• [TASK TO CARRY OUT]
Look through the data that follows and copy each line with the string "Cancellazione".

• [Records from a data source]

========================================

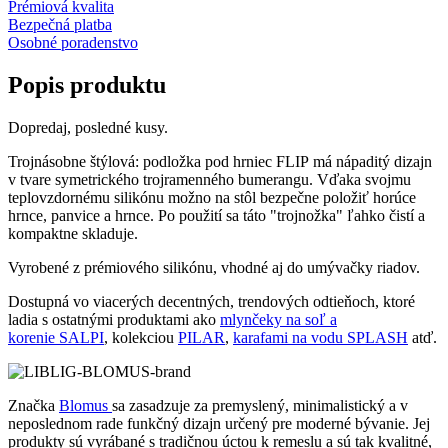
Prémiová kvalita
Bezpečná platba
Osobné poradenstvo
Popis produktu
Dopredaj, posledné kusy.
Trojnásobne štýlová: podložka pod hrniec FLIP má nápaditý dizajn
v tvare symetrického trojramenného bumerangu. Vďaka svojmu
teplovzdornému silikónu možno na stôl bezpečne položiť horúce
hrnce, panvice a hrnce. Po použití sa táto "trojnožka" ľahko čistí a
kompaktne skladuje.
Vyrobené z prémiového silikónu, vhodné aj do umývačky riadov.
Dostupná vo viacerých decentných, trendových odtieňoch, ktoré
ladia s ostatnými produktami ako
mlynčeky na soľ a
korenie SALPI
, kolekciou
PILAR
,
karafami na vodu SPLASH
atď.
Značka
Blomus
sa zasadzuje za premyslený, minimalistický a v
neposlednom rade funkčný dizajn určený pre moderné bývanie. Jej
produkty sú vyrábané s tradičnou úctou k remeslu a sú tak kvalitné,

========================================

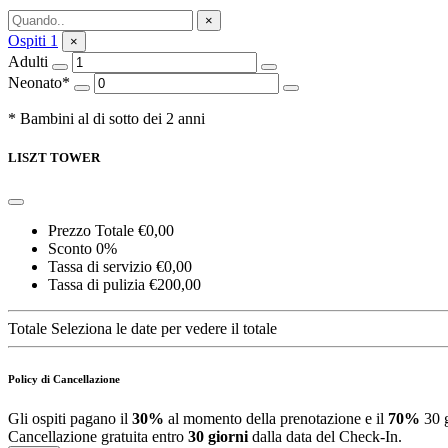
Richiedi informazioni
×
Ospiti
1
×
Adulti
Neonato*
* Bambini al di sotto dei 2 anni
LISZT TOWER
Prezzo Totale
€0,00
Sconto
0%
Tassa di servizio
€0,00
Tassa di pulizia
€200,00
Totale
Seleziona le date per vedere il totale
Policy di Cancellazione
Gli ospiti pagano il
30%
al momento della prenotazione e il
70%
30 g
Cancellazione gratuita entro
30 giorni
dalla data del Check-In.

========================================

• [ANSWER FOR THE TASK]
Policy di Cancellazione
Cancellazione gratuita entro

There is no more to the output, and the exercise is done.